** Dataset records follows **

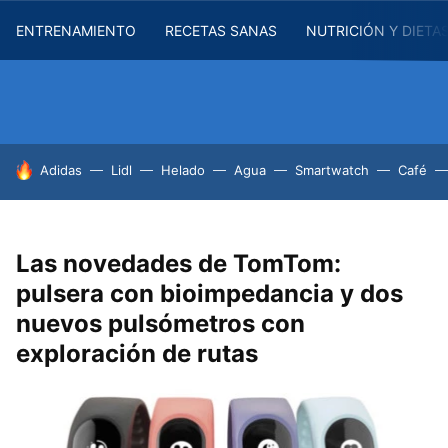
ENTRENAMIENTO
RECETAS SANAS
NUTRICIÓN Y DIETA
HOY SE HABLA DE
Adidas
Lidl
Helado
Agua
Smartwatch
Café
Las novedades de TomTom:
pulsera con bioimpedancia y dos
nuevos pulsómetros con
exploración de rutas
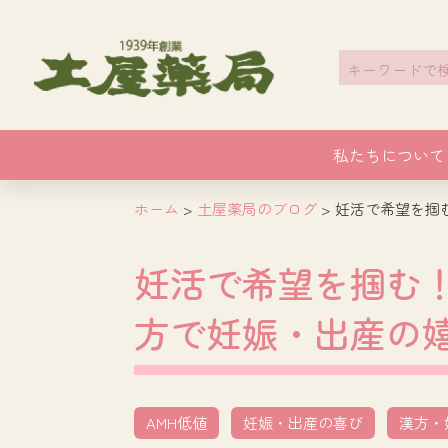
Search
for:
私たちについて
ホーム
>
土屋薬局のブログ
>
妊活で希望を掴
妊活で希望を掴む！
方で妊娠・出産の
AMH低値
妊娠・出産の喜び
漢方・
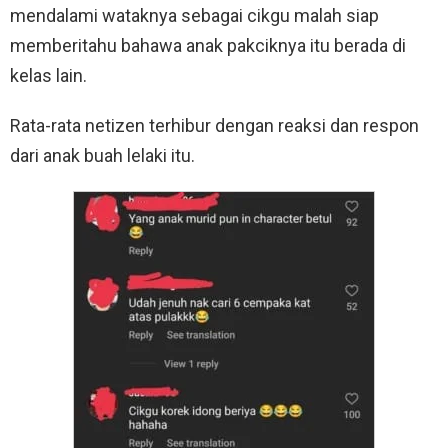
mendalami wataknya sebagai cikgu malah siap
memberitahu bahawa anak pakciknya itu berada di
kelas lain.
Rata-rata netizen terhibur dengan reaksi dan respon
dari anak buah lelaki itu.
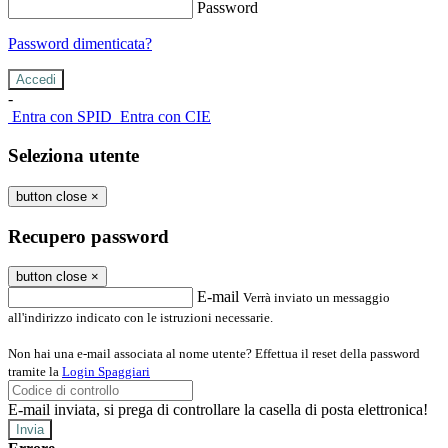
Password
Password dimenticata?
-
Entra con SPID
Entra con CIE
Seleziona utente
button close
×
Recupero password
button close
×
E-mail
Verrà inviato un messaggio
all'indirizzo indicato con le istruzioni necessarie.
Non hai una e-mail associata al nome utente? Effettua il reset della password
tramite la
Login Spaggiari
E-mail inviata, si prega di controllare la casella di posta elettronica!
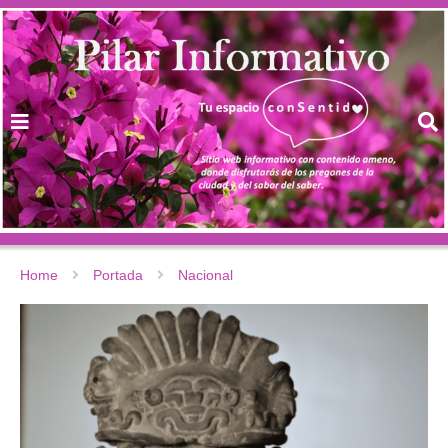
Home
Portada
Nacional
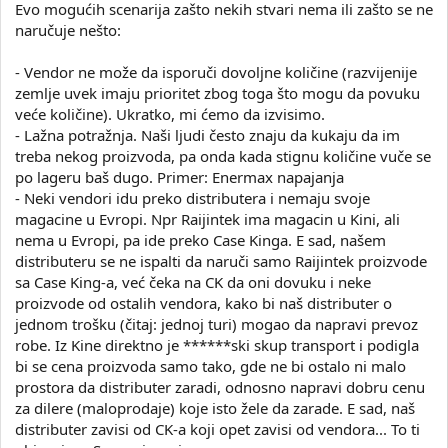
Evo mogućih scenarija zašto nekih stvari nema ili zašto se ne
naručuje nešto:
- Vendor ne može da isporuči dovoljne količine (razvijenije
zemlje uvek imaju prioritet zbog toga što mogu da povuku
veće količine). Ukratko, mi ćemo da izvisimo.
- Lažna potražnja. Naši ljudi često znaju da kukaju da im
treba nekog proizvoda, pa onda kada stignu količine vuče se
po lageru baš dugo. Primer: Enermax napajanja
- Neki vendori idu preko distributera i nemaju svoje
magacine u Evropi. Npr Raijintek ima magacin u Kini, ali
nema u Evropi, pa ide preko Case Kinga. E sad, našem
distributeru se ne ispalti da naruči samo Raijintek proizvode
sa Case King-a, već čeka na CK da oni dovuku i neke
proizvode od ostalih vendora, kako bi naš distributer o
jednom trošku (čitaj: jednoj turi) mogao da napravi prevoz
robe. Iz Kine direktno je ******ski skup transport i podigla
bi se cena proizvoda samo tako, gde ne bi ostalo ni malo
prostora da distributer zaradi, odnosno napravi dobru cenu
za dilere (maloprodaje) koje isto žele da zarade. E sad, naš
distributer zavisi od CK-a koji opet zavisi od vendora... To ti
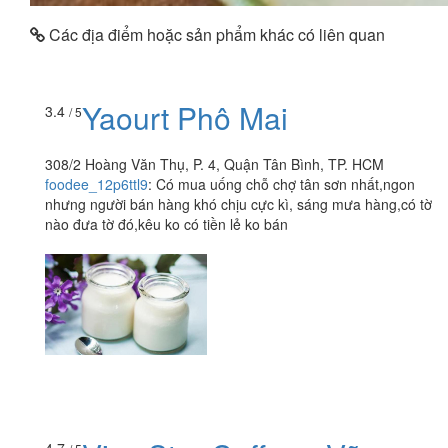
Các địa điểm hoặc sản phẩm khác có liên quan
Yaourt Phô Mai
3.4
/ 5
308/2 Hoàng Văn Thụ, P. 4, Quận Tân Bình, TP. HCM
foodee_12p6ttl9
:
Có mua uống chỗ chợ tân sơn nhất,ngon
nhưng người bán hàng khó chịu cực kì, sáng mưa hàng,có tờ
nào đưa tờ đó,kêu ko có tiền lẻ ko bán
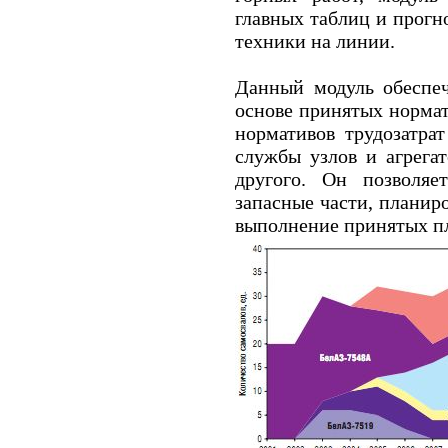
главных таблиц и прогн
техники на линии.
Данный модуль обеспе
основе принятых норма
нормативов трудозатра
службы узлов и агрегат
другого. Он позволяе
запасные части, планир
выполнение принятых пла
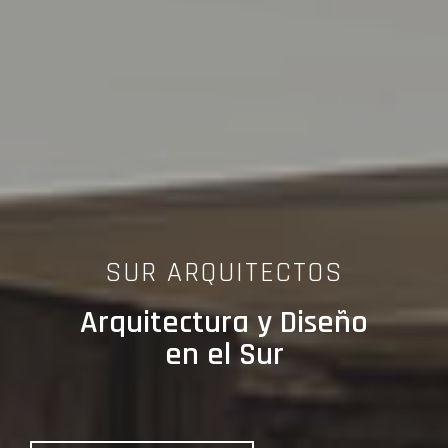
SUR ARQUITECTOS
Arquitectura y Diseño
en el Sur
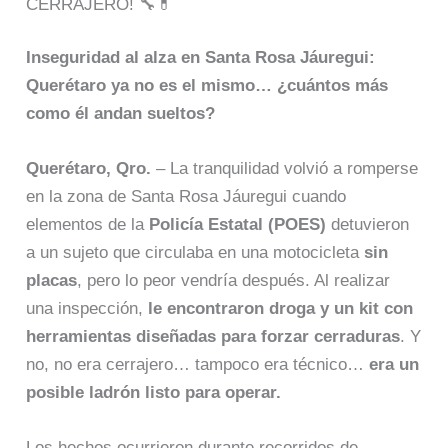
CERRAJERO! 🔧💊
Inseguridad al alza en Santa Rosa Jáuregui:
Querétaro ya no es el mismo… ¿cuántos más
como él andan sueltos?
Querétaro, Qro.
– La tranquilidad volvió a romperse
en la zona de Santa Rosa Jáuregui cuando
elementos de la
Policía Estatal (POES)
detuvieron
a un sujeto que circulaba en una motocicleta
sin
placas
, pero lo peor vendría después. Al realizar
una inspección,
le encontraron droga y un kit con
herramientas diseñadas para forzar cerraduras
. Y
no, no era cerrajero… tampoco era técnico…
era un
posible ladrón listo para operar.
Los hechos ocurrieron durante recorridos de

** End of Dataset records **

■ Exercise aim
Where a line above holds the string "принятых", copy that line.

■ Written response
основе принятых норма
выполнение принятых пла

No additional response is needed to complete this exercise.